[Exercise brief]: Pictures in the records below must be left out. Return exactly the lines from the line with "drept de practică" to the line with "Принцип действия", both included.
:::::
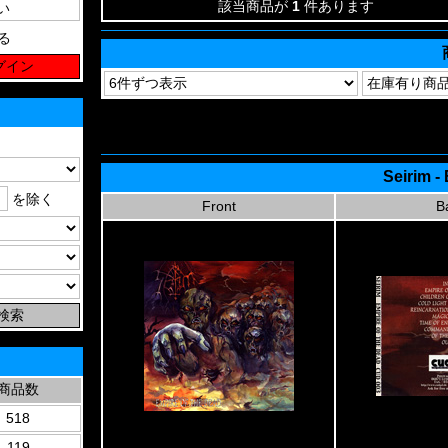
該当商品が
1
件あります
る
Seirim -
を除く
Front
B
商品数
518
119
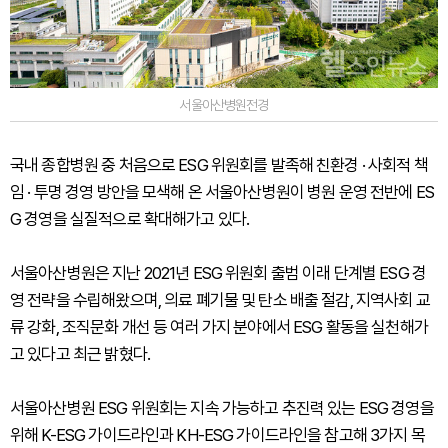
서울아산병원전경
국내 종합병원 중 처음으로 ESG 위원회를 발족해 친환경 · 사회적 책
임 · 투명 경영 방안을 모색해 온 서울아산병원이 병원 운영 전반에 ES
G 경영을 실질적으로 확대해가고 있다.
서울아산병원은 지난 2021년 ESG 위원회 출범 이래 단계별 ESG 경
영 전략을 수립해왔으며, 의료 폐기물 및 탄소 배출 절감, 지역사회 교
류 강화, 조직문화 개선 등 여러 가지 분야에서 ESG 활동을 실천해가
고 있다고 최근 밝혔다.
서울아산병원 ESG 위원회는 지속 가능하고 추진력 있는 ESG 경영을
위해 K-ESG 가이드라인과 KH-ESG 가이드라인을 참고해 3가지 목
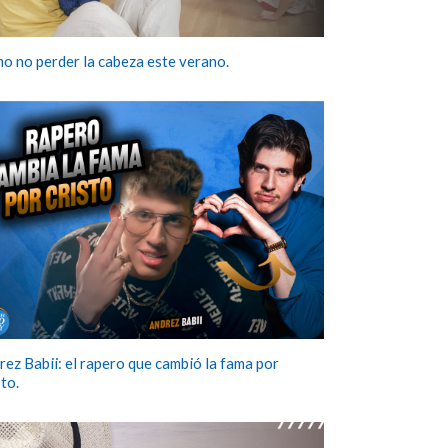
o no perder la cabeza este verano.
rez Babii: el rapero que cambió la fama por
sto.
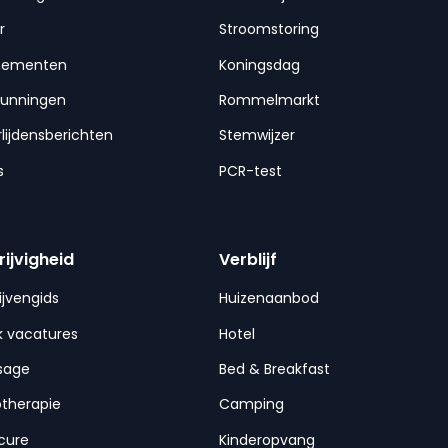
r
Stroomstoring
nementen
Koningsdag
gunningen
Rommelmarkt
lijdensberichten
Stemwijzer
s
PCR-test
rijvigheid
Verblijf
ijvengids
Huizenaanbod
 vacatures
Hotel
sage
Bed & Breakfast
otherapie
Camping
cure
Kinderopvang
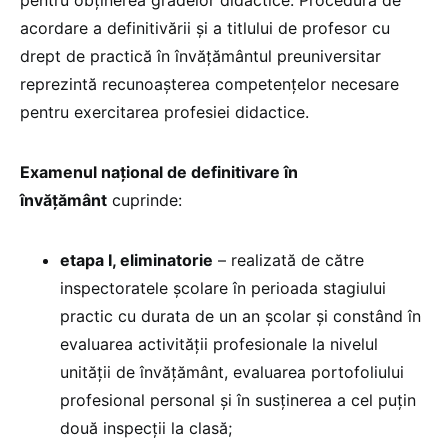
acordare a definitivării și a titlului de profesor cu
drept de practică în învățământul preuniversitar
reprezintă recunoașterea competențelor necesare
pentru exercitarea profesiei didactice.
Examenul naţional de definitivare în
învăţământ
cuprinde:
etapa I, eliminatorie
– realizată de către
inspectoratele şcolare în perioada stagiului
practic cu durata de un an şcolar şi constând în
evaluarea activităţii profesionale la nivelul
unităţii de învăţământ, evaluarea portofoliului
profesional personal şi în susţinerea a cel puţin
două inspecţii la clasă;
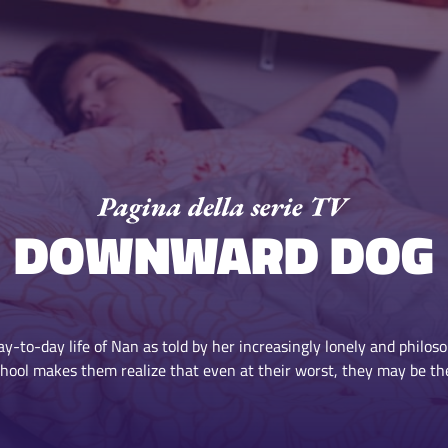
DOWNWARD DOG
ay-to-day life of Nan as told by her increasingly lonely and philoso
hool makes them realize that even at their worst, they may be the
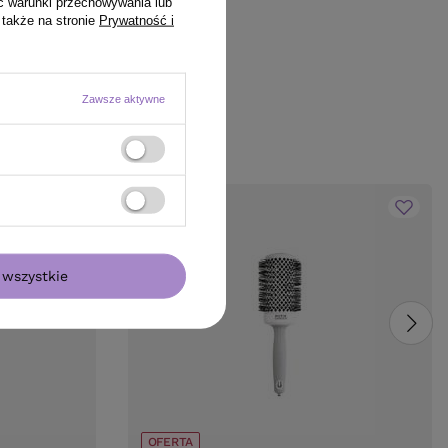
ć warunki przechowywania lub
 także na stronie
Prywatność i
Zawsze aktywne
wszystkie
BESTSELLER
OFERTA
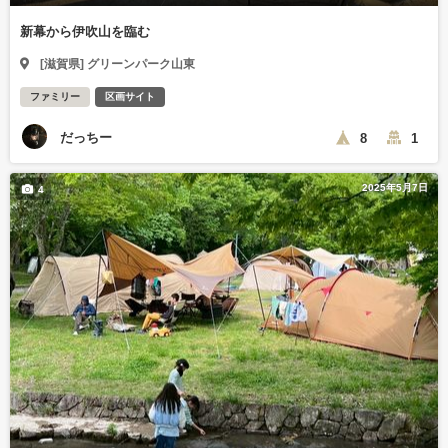
新幕から伊吹山を臨む
[滋賀県] グリーンパーク山東
ファミリー
区画サイト
だっちー
8
1
2025年5月7日
4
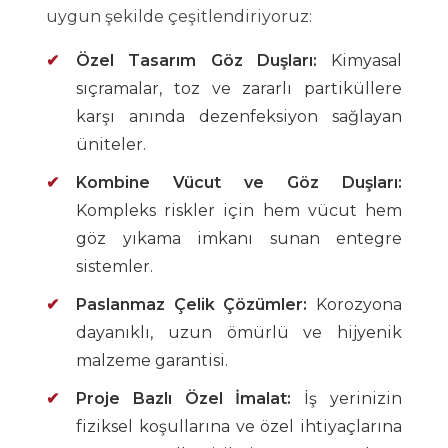
uygun şekilde çeşitlendiriyoruz:
Özel Tasarım Göz Duşları:
Kimyasal
sıçramalar, toz ve zararlı partiküllere
karşı anında dezenfeksiyon sağlayan
üniteler.
Kombine Vücut ve Göz Duşları:
Kompleks riskler için hem vücut hem
göz yıkama imkanı sunan entegre
sistemler.
Paslanmaz Çelik Çözümler:
Korozyona
dayanıklı, uzun ömürlü ve hijyenik
malzeme garantisi.
Proje Bazlı Özel İmalat:
İş yerinizin
fiziksel koşullarına ve özel ihtiyaçlarına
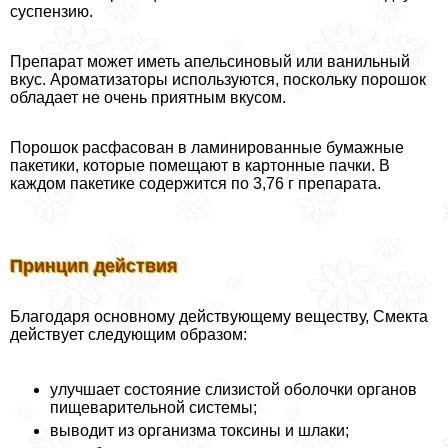
суспензию.
Препарат может иметь апельсиновый или ванильный
вкус. Ароматизаторы используются, поскольку порошок
обладает не очень приятным вкусом.
Порошок расфасован в ламинированные бумажные
пакетики, которые помещают в картонные пачки. В
каждом пакетике содержится по 3,76 г препарата.
Принцип действия
Благодаря основному действующему веществу, Смекта
действует следующим образом:
улучшает состояние слизистой оболочки органов
пищеварительной системы;
выводит из организма токсины и шлаки;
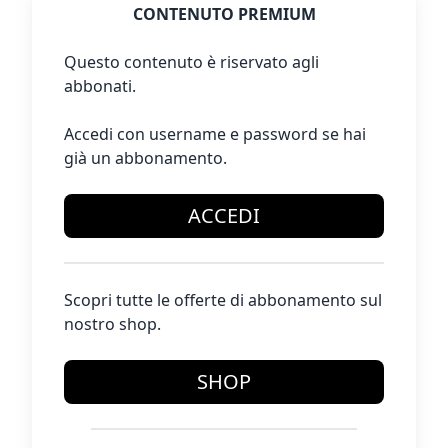
CONTENUTO PREMIUM
Questo contenuto è riservato agli
abbonati.
Accedi con username e password se hai
già un abbonamento.
ACCEDI
Scopri tutte le offerte di abbonamento sul
nostro shop.
SHOP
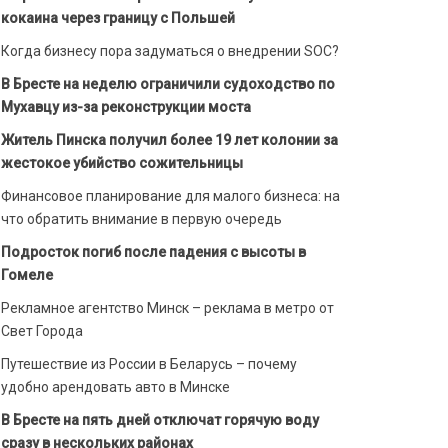
кокаина через границу с Польшей
Когда бизнесу пора задуматься о внедрении SOC?
В Бресте на неделю ограничили судоходство по
Мухавцу из-за реконструкции моста
Житель Пинска получил более 19 лет колонии за
жестокое убийство сожительницы
Финансовое планирование для малого бизнеса: на
что обратить внимание в первую очередь
Подросток погиб после падения с высоты в
Гомеле
Рекламное агентство Минск – реклама в метро от
Свет Города
Путешествие из России в Беларусь – почему
удобно арендовать авто в Минске
В Бресте на пять дней отключат горячую воду
сразу в нескольких районах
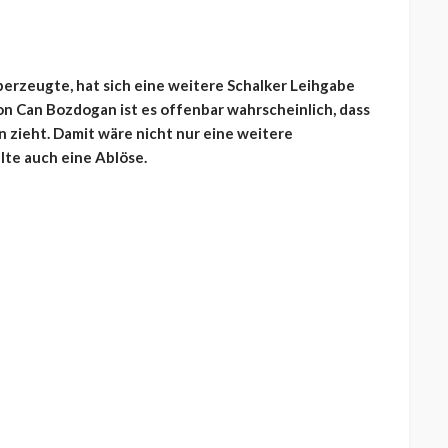
überzeugte, hat sich eine weitere Schalker Leihgabe
von Can Bozdogan ist es offenbar wahrscheinlich, dass
 zieht. Damit wäre nicht nur eine weitere
lte auch eine Ablöse.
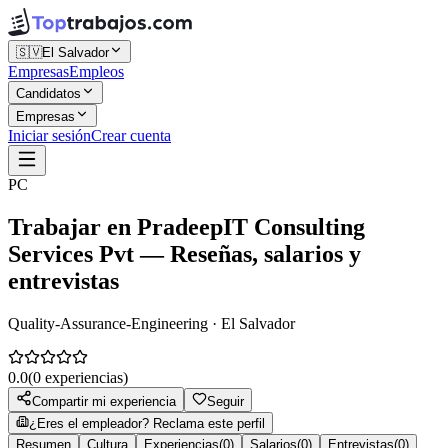
🇸🇻
El Salvador
Empresas
Empleos
Candidatos
Empresas
Iniciar sesión
Crear cuenta
PC
Trabajar en
PradeepIT Consulting
Services Pvt
— Reseñas, salarios y
entrevistas
Quality-Assurance-Engineering · El Salvador
0.0
(
0
experiencias)
Compartir mi experiencia
Seguir
¿Eres el empleador? Reclama este perfil
Resumen
Cultura
Experiencias
(
0
)
Salarios
(
0
)
Entrevistas
(
0
)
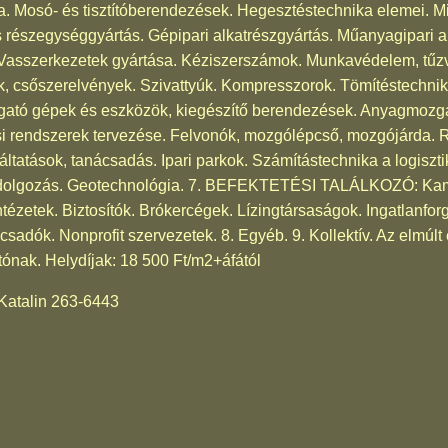
ika. Mosó- és tisztítóberendezések. Hegesztéstechnika elemei. M
s részegységgyártás. Gépipari alkatrészgyártás. Műanyagipari a
s. Vasszerkezetek gyártása. Kéziszerszámok. Munkavédelem, 
k, csőszerelvények. Szivattyúk. Kompresszorok. Tömítéstechni
tó gépek és eszközök, kiegészítő berendezések. Anyagmozga
i rendszerek tervezése. Felvonók, mozgólépcső, mozgójárda. Ra
lgáltatások, tanácsadás. Ipari parkok. Számítástechnika a lo
gozás. Geotechnológia. 7. BEFEKTETÉSI TALÁLKOZÓ: Kama
ntézetek. Biztosítók. Brókercégek. Lízingtársaságok. Ingatlanfo
sadók. Nonprofit szervezetek. 8. Egyéb. 9. Kollektív. Az elmúlt
tónak. Helydíjak: 18 500 Ft/m2+áfától
atalin 263-6443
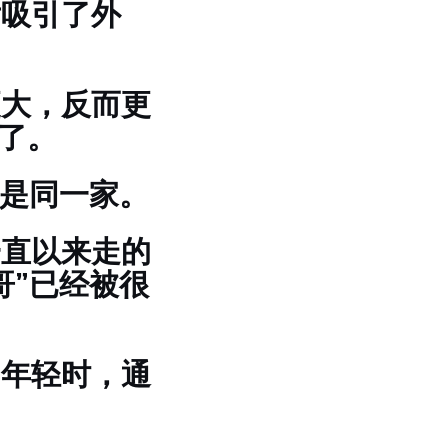
后吸引了外
更大，反而更
”了。
还是同一家。
一直以来走的
哥”已经被很
。年轻时，通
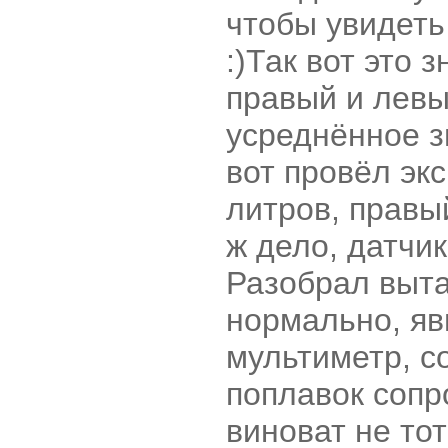
чтобы увидеть
:)Так вот это 
правый и левы
усреднённое з
вот провёл эк
литров, правы
ж дело, датчик
Разобрал выта
нормально, яв
мультиметр, с
поплавок сопр
виноват не то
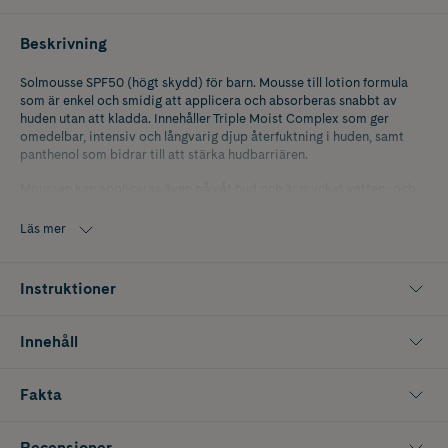
Beskrivning
Solmousse SPF50 (högt skydd) för barn. Mousse till lotion formula
som är enkel och smidig att applicera och absorberas snabbt av
huden utan att kladda. Innehåller Triple Moist Complex som ger
omedelbar, intensiv och långvarig djup återfuktning i huden, samt
panthenol som bidrar till att stärka hudbarriären.
Moussen kan appliceras även på våt hud och är mycket vatten- och
sandresistent.
Läs mer
Utvecklad för barns känsliga hud. Dermatologiskt testad.
Oparfymerad.
Instruktioner
Tänk på att bebisar och småbarn inte ska utsättas för direkt solljus
och i första hand skyddas med kläder, hatt, parasoll och liknande. För
de områden som inte går att täcka med kläder eller skyddas på annat
Innehåll
sätt kan ACO Kids solskydd användas från 3 månaders ålder.
Fakta
Recensioner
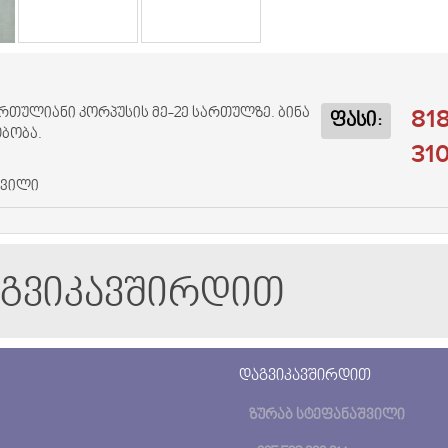
81
 სართულიანი კორპუსის მე-2ე სართულზე. ბინა
ფასი:
თბობა.
31
შვილი
აგვიკავშირდით
დაგვიკავშირდით
ზურაბ სტეფანაშვილი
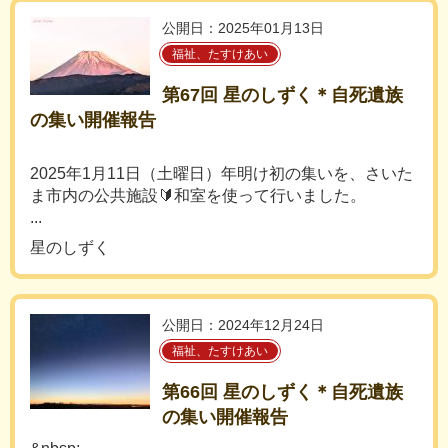
公開日：2025年01月13日
福祉、たすけあい
第67回 星のしずく＊自死遺族
の集い開催報告
2025年1月11日（土曜日）年明け初の集いを、さいた
ま市内の公共施設🔰和室を使って行いました。
...
星のしずく
公開日：2024年12月24日
福祉、たすけあい
第66回 星のしずく＊自死遺族
の集い開催報告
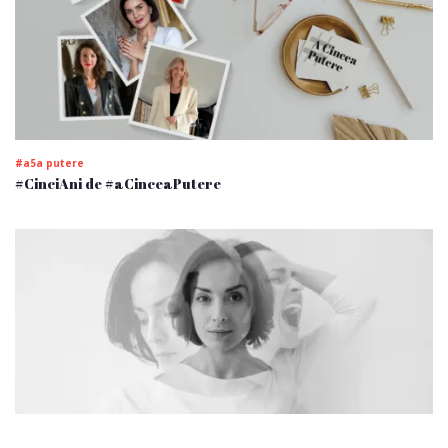
#a5a putere
#CinciAni de #aCinceaPutere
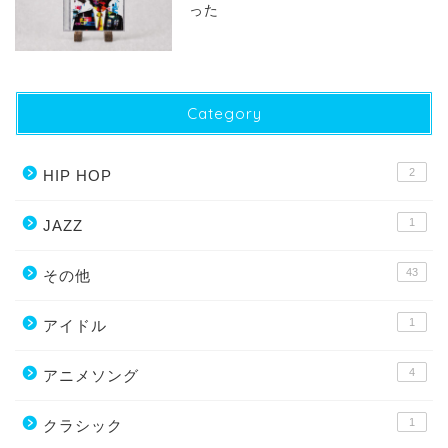
った
Category
2
HIP HOP
1
JAZZ
43
その他
1
アイドル
4
アニメソング
1
クラシック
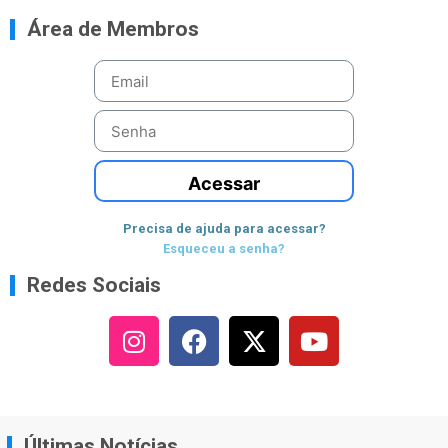
Área de Membros
Acessar
Precisa de ajuda para acessar?
Esqueceu a senha?
Redes Sociais
Últimas Notícias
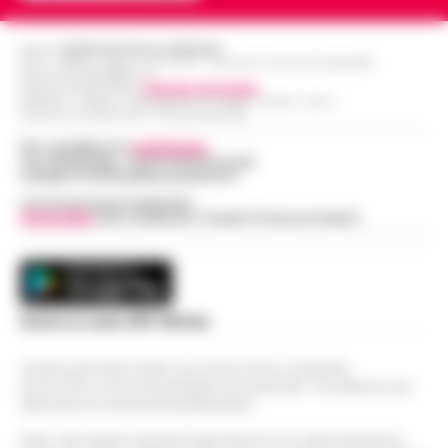
Editore
CRONACHE DELLA CAMPANIA
R.O.C.: 030531 - Reg. N. 1301/ 2016 - Tribunale Torre Annunziata (NA)
Partita IVA IT08642881216
Direttore Responsabile:
Giuseppe Del Gaudio
Redazioni : Scafati / Castellammare di Stabia / Caserta / Sarno
Indirizzo Via Sardoncelli 115 Boscoreale (NA)
Per contattare la
redazione
:
Tel / Whatsapp : 334.12.78.004 email:
web@cronachedellacampania.it
Concessionaria Pubblicità
Vivimedia
| Sky | Addendo | Teads | Presscommtech
Scarica la nostra APP Ufficiale
Questo giornale inoltre non riceve alcun contributo
economico né da enti pubblici né da privati . Si sostiene solo
attraverso le inserzioni pubblicitarie.
Nota: I link esterni indicati negli articoli sono stati verificati al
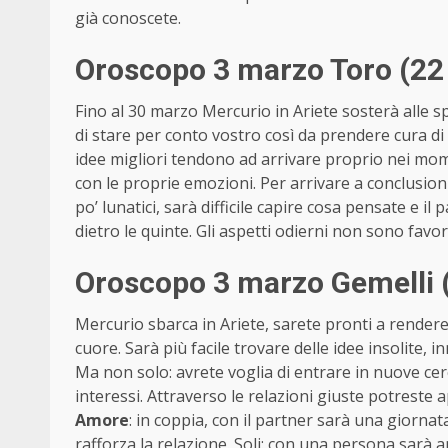
già conoscete.
Oroscopo 3 marzo Toro (22
Fino al 30 marzo Mercurio in Ariete sosterà alle s
di stare per conto vostro così da prendere cura di vo
idee migliori tendono ad arrivare proprio nei mo
con le proprie emozioni. Per arrivare a conclusioni 
po’ lunatici, sarà difficile capire cosa pensate e i
dietro le quinte. Gli aspetti odierni non sono favo
Oroscopo 3 marzo Gemelli 
Mercurio sbarca in Ariete, sarete pronti a rendere
cuore. Sarà più facile trovare delle idee insolite, 
Ma non solo: avrete voglia di entrare in nuove cer
interessi. Attraverso le relazioni giuste potreste a
Amore
: in coppia, con il partner sarà una giorna
rafforza la relazione. Soli: con una persona sarà 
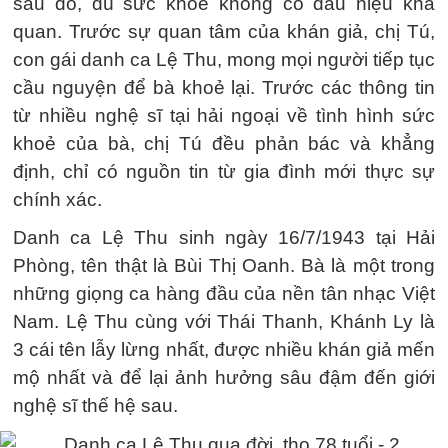
sau đó, dù sức khoẻ không có dấu hiệu khả
quan. Trước sự quan tâm của khán giả, chị Tú,
con gái danh ca Lệ Thu, mong mọi người tiếp tục
cầu nguyện để bà khoẻ lại. Trước các thông tin
từ nhiều nghệ sĩ tại hải ngoại về tình hình sức
khoẻ của bà, chị Tú đều phản bác và khẳng
định, chỉ có nguồn tin từ gia đình mới thực sự
chính xác.
Danh ca Lệ Thu sinh ngày 16/7/1943 tại Hải
Phòng, tên thật là Bùi Thị Oanh. Bà là một trong
những giọng ca hàng đầu của nền tân nhạc Việt
Nam. Lệ Thu cùng với Thái Thanh, Khánh Ly là
3 cái tên lẫy lừng nhất, được nhiều khán giả mến
mộ nhất và để lại ảnh hưởng sâu đậm đến giới
nghệ sĩ thế hệ sau.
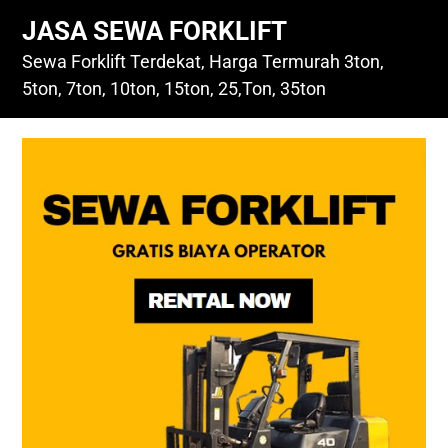
Skip
JASA SEWA FORKLIFT
to
content
Sewa Forklift Terdekat, Harga Termurah 3ton,
5ton, 7ton, 10ton, 15ton, 25,Ton, 35ton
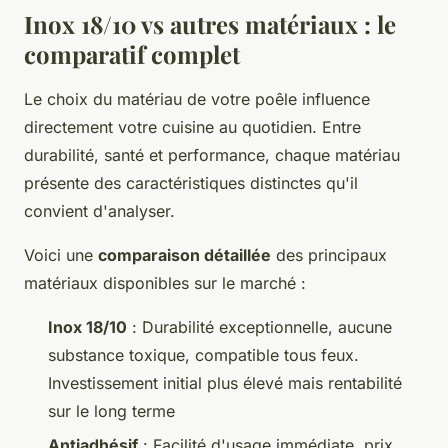
Inox 18/10 vs autres matériaux : le
comparatif complet
Le choix du matériau de votre poêle influence
directement votre cuisine au quotidien. Entre
durabilité, santé et performance, chaque matériau
présente des caractéristiques distinctes qu'il
convient d'analyser.
Voici une
comparaison détaillée
des principaux
matériaux disponibles sur le marché :
Inox 18/10
: Durabilité exceptionnelle, aucune
substance toxique, compatible tous feux.
Investissement initial plus élevé mais rentabilité
sur le long terme
Antiadhésif
: Facilité d'usage immédiate, prix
:::::
[Task result]:
drept de practică în învățământul preuniversitar
reprezintă recunoașterea competențelor necesare
pentru exercitarea profesiei didactice.
Examenul naţional de definitivare în
învăţământ
cuprinde:
etapa I, eliminatorie
– realizată de către
inspectoratele şcolare în perioada stagiului
practic cu durata de un an şcolar şi constând în
evaluarea activităţii profesionale la nivelul
unităţii de învăţământ, evaluarea portofoliului
profesional personal şi în susţinerea a cel puţin
două inspecţii la clasă;
DOWNWARD DOG
ay-to-day life of Nan as told by her increasingly lonely and philoso
hool makes them realize that even at their worst, they may be the
ć warunki przechowywania lub
 także na stronie
Prywatność i
Zawsze aktywne
wszystkie
BESTSELLER
OFERTA
新幕から伊吹山を臨む
[滋賀県] グリーンパーク山東
ファミリー
区画サイト
だっちー
8
1
2025年5月7日
4
uygun şekilde çeşitlendiriyoruz:
Özel Tasarım Göz Duşları:
Kimyasal
sıçramalar, toz ve zararlı partiküllere
karşı anında dezenfeksiyon sağlayan
üniteler.
Kombine Vücut ve Göz Duşları:
Kompleks riskler için hem vücut hem
göz yıkama imkanı sunan entegre
sistemler.
Paslanmaz Çelik Çözümler:
Korozyona
dayanıklı, uzun ömürlü ve hijyenik
malzeme garantisi.
Proje Bazlı Özel İmalat:
İş yerinizin
fiziksel koşullarına ve özel ihtiyaçlarına
суспензию.
Препарат может иметь апельсиновый или ванильный
вкус. Ароматизаторы используются, поскольку порошок
обладает не очень приятным вкусом.
Порошок расфасован в ламинированные бумажные
пакетики, которые помещают в картонные пачки. В
каждом пакетике содержится по 3,76 г препарата.
Принцип действия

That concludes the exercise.